Afin de construire cet outil nous nous sommes inspirés des travaux du psycho-sociologue interactionniste américain, Robert F. Bales (R. F. Bales, 1979, 1999), relatifs à l’analyse des groupes de discussion. A partir d’une grille d’analyse connue sous le nom de « grille de Bales » - qui décrivait la nature des interactions en jeu et leur évolution lors de la discussion – l’auteur proposait une lecture (une « mesure ») des personnalités et des rôles joués par chaque individu impliqué dans la discussion. Il compléta cette approche par des travaux de sociométrie reposant sur l’étude des positions et déplacements des individus en cours de discussion. Cette deuxième partie de son analyse, adaptée à de petits groupes de discussion, se révèle difficile à conduire dans notre cas (avec des ensembles de plus de 50 personnes). Nous avons bien essayé d’envisager une approche de ce type pour les réunions du groupe de travail restreint en Equateur, mais il n’y avait pratiquement aucun déplacement au cours de ces brainstormings qui se déroulaient assis, où l’attention était permanemment captée par le tableau et l’animateur ou par les images que nous projetions. Les positionnements se faisaient pour leur part parfois par affinités, mais relevaient plus souvent des retards de bus ou de pirogue que de réelles relations entre acteurs.

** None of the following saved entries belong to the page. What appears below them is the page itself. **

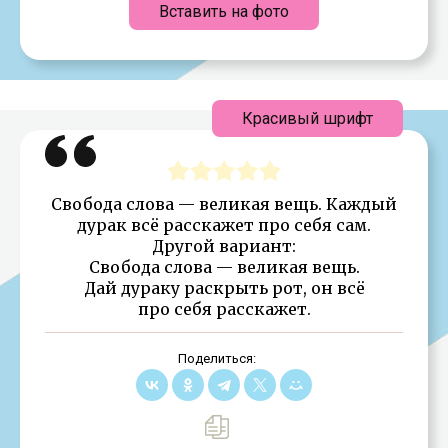
Вставить на фото
Красивый шрифт
Свобода слова — великая вещь. Каждый
дурак всё расскажет про себя сам.
Другой вариант:
Свобода слова — великая вещь.
Дай дураку раскрыть рот, он всё
про себя расскажет.
Поделиться:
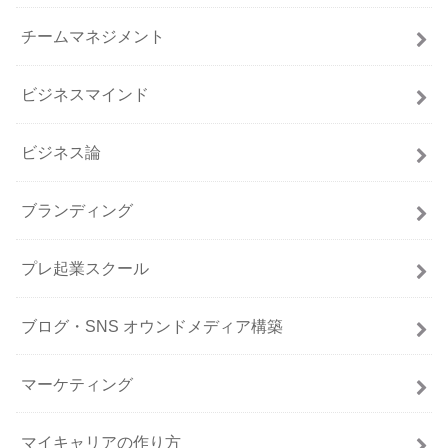
チームマネジメント
ビジネスマインド
ビジネス論
ブランディング
プレ起業スクール
ブログ・SNS オウンドメディア構築
マーケティング
マイキャリアの作り方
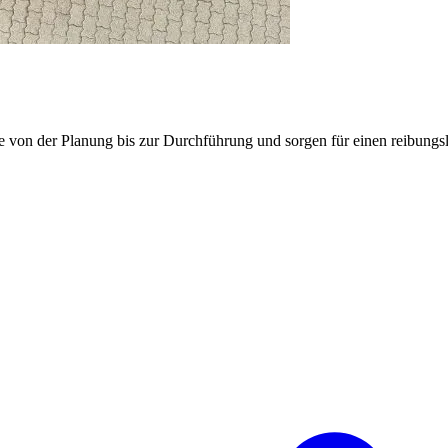
e von der Planung bis zur Durchführung und sorgen für einen reibung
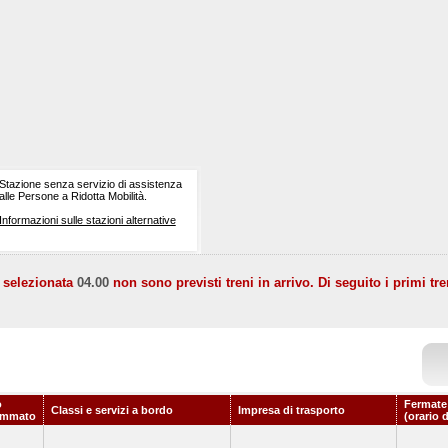
Stazione senza servizio di assistenza
alle Persone a Ridotta Mobilità.
Informazioni sulle stazioni alternative
a selezionata
04.00
non sono previsti treni in arrivo. Di seguito i primi tre
o
Fermate
Classi e servizi a bordo
Impresa di trasporto
ammato
(orario 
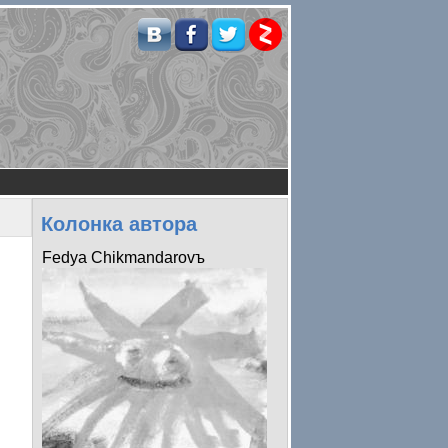
Колонка автора
Fedya Chikmandarovъ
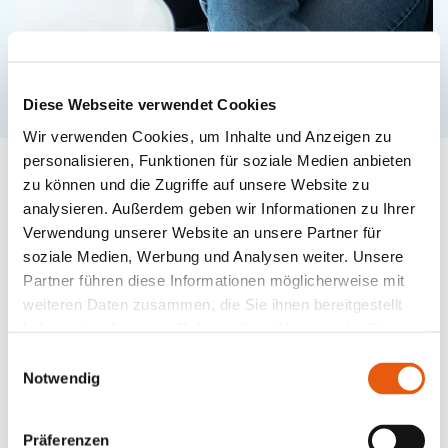
Diese Webseite verwendet Cookies
Wir verwenden Cookies, um Inhalte und Anzeigen zu
personalisieren, Funktionen für soziale Medien anbieten
zu können und die Zugriffe auf unsere Website zu
Finde den Hamburger Coach,
analysieren. Außerdem geben wir Informationen zu Ihrer
der perfekt zu Dir passt.
Verwendung unserer Website an unsere Partner für
soziale Medien, Werbung und Analysen weiter. Unsere
Partner führen diese Informationen möglicherweise mit
weiteren Daten zusammen, die Sie ihnen bereitgestellt
Ob direkt
in Hamburg vor Ort oder flexibel
haben oder die sie im Rahmen Ihrer Nutzung der Dienste
online
. Bei uns findest Du den AVGS-Coach, der
gesammelt haben.
Einwilligungsauswahl
mit seiner Persönlichkeit und
Notwendig
Branchenerfahrung zu Dir passt.
Nutze den
Coach-Filter
, um gezielt nach
Präferenzen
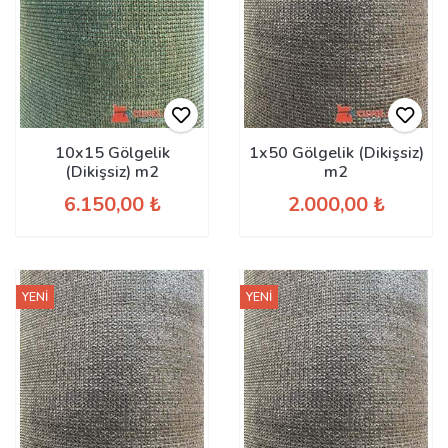
10x15 Gölgelik
1x50 Gölgelik (Dikişsiz)
(Dikişsiz) m2
m2
6.150,00 ₺
2.000,00 ₺
YENİ
YENİ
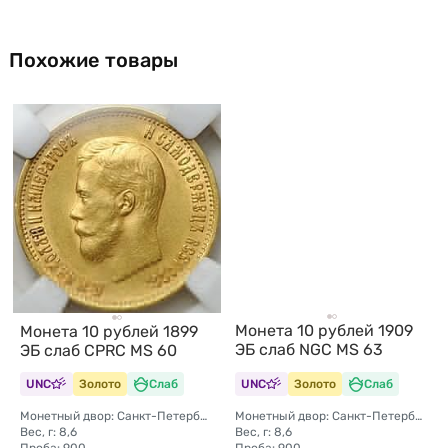
Похожие товары
Монета 10 рублей 1909
Монета 10 рублей 1899
ЭБ слаб NGC MS 63
ЭБ слаб CPRC MS 60
UNC
Золото
Слаб
UNC
Золото
Слаб
Монетный двор: Санкт-Петербургский монетный двор
Монетный двор: Санкт-Петербургский монетный двор
Вес, г: 8,6
Вес, г: 8,6
Проба: 900
Проба: 900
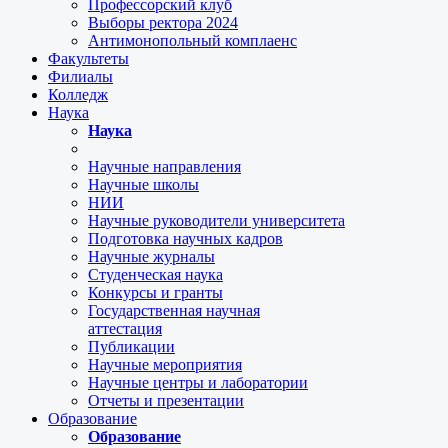
Профессорский клуб
Выборы ректора 2024
Антимонопольный комплаенс
Факультеты
Филиалы
Колледж
Наука
Наука
Научные направления
Научные школы
НИИ
Научные руководители университета
Подготовка научных кадров
Научные журналы
Студенческая наука
Конкурсы и гранты
Государственная научная
аттестация
Публикации
Научные мероприятия
Научные центры и лаборатории
Отчеты и презентации
Образование
Образование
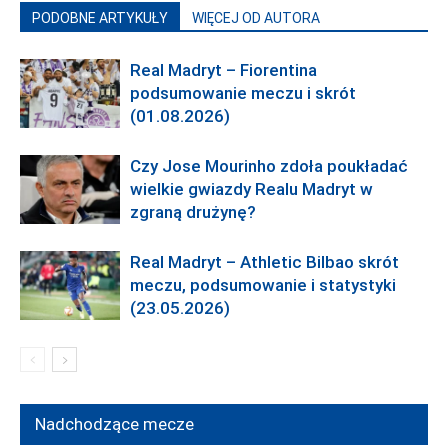
PODOBNE ARTYKUŁY
WIĘCEJ OD AUTORA
Real Madryt – Fiorentina
podsumowanie meczu i skrót
(01.08.2026)
Czy Jose Mourinho zdoła poukładać
wielkie gwiazdy Realu Madryt w
zgraną drużynę?
Real Madryt – Athletic Bilbao skrót
meczu, podsumowanie i statystyki
(23.05.2026)
Nadchodzące mecze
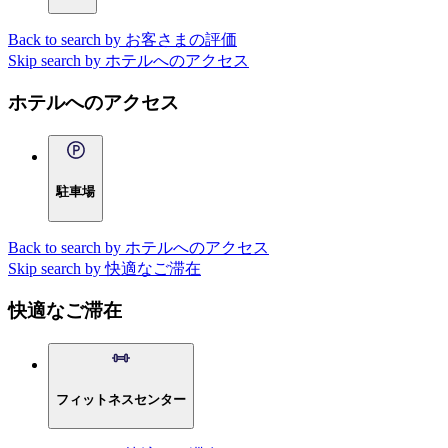
Back to search by お客さまの評価
Skip search by ホテルへのアクセス
ホテルへのアクセス
駐車場
Back to search by ホテルへのアクセス
Skip search by 快適なご滞在
快適なご滞在
フィットネスセンター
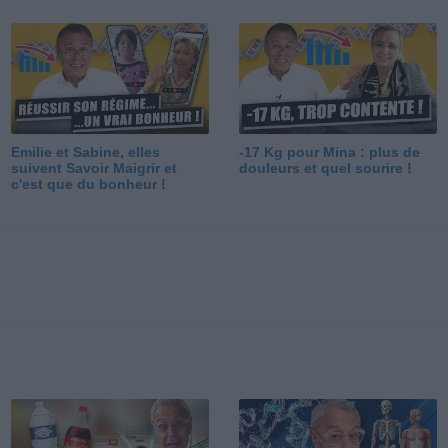
Emilie et Sabine, elles
-17 Kg pour Mina : plus de
suivent Savoir Maigrir et
douleurs et quel sourire !
c'est que du bonheur !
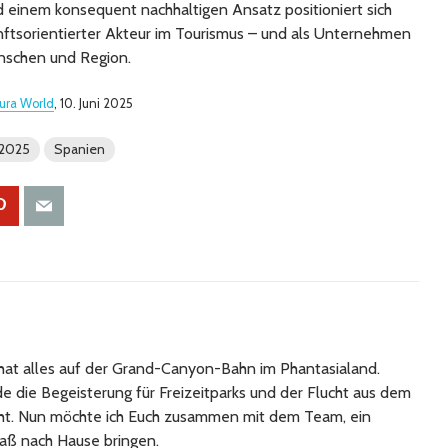
 einem konsequent nachhaltigen Ansatz positioniert sich
nftsorientierter Akteur im Tourismus – und als Unternehmen
nschen und Region.
ura World
, 10. Juni 2025
 2025
Spanien
at alles auf der Grand-Canyon-Bahn im Phantasialand.
 die Begeisterung für Freizeitparks und der Flucht aus dem
cht. Nun möchte ich Euch zusammen mit dem Team, ein
aß nach Hause bringen.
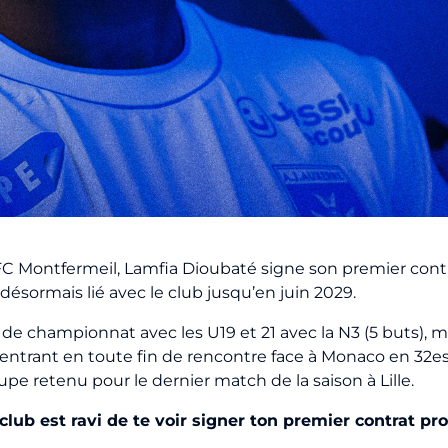
C Montfermeil, Lamfia Dioubaté signe son premier contra
 désormais lié avec le club jusqu’en juin 2029.
s de championnat avec les U19 et 21 avec la N3 (5 buts),
entrant en toute fin de rencontre face à Monaco en 32es
oupe retenu pour le dernier match de la saison à Lille.
lub est ravi de te voir signer ton premier contrat pro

La grille de Bales propose de simplifier l’univers des échanges possibles entre individus en 4 catégories réparties en deux domaines : celui de la tâche (du travail qui justifie la discussion, le « pourquoi nous sommes là ») et celui du socio-émotionnel (l’affectif qui en interférant avec le domaine précédent traduit la personnalité de l’individu). Ces deux domaines se divisent eux-mêmes en deux sous-groupes représentant les deux faces possibles des échanges : négative ou positive.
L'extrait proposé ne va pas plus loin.